• [Task instructions]:
Check the material that follows and say how many lines include the string "Stadtwerke", giving the number alone.

[Opening Input data section]

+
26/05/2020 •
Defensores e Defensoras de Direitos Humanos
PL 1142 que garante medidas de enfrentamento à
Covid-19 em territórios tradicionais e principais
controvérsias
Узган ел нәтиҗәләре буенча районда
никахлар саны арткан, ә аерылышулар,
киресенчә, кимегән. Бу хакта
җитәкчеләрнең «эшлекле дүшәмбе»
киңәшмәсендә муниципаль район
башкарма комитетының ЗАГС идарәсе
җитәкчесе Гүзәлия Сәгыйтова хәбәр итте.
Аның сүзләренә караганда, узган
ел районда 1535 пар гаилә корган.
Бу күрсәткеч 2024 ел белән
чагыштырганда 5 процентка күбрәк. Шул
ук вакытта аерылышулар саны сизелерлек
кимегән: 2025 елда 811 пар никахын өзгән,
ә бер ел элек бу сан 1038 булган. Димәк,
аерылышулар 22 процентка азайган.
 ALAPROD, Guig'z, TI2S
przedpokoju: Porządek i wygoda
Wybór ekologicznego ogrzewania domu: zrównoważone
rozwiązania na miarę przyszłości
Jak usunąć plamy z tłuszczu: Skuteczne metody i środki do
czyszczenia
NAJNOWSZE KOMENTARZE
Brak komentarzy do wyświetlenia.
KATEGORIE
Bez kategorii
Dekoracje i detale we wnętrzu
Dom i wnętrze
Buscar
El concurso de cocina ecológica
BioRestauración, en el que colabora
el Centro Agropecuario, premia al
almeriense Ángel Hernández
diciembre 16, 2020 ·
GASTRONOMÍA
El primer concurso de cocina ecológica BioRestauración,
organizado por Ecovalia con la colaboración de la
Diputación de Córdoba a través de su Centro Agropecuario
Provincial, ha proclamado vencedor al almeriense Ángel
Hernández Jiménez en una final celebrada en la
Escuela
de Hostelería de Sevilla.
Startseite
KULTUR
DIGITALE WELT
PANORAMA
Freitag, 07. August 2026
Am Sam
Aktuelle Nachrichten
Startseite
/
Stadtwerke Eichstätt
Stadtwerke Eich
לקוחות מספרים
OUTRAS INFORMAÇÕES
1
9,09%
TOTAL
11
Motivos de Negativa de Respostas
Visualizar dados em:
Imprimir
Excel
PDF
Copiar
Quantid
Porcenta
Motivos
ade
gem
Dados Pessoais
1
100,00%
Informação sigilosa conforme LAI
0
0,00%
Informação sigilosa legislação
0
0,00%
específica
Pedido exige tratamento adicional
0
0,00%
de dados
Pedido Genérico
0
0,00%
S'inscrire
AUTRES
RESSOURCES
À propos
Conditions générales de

[Closing Input data section]

• [Response for this exercise]:
2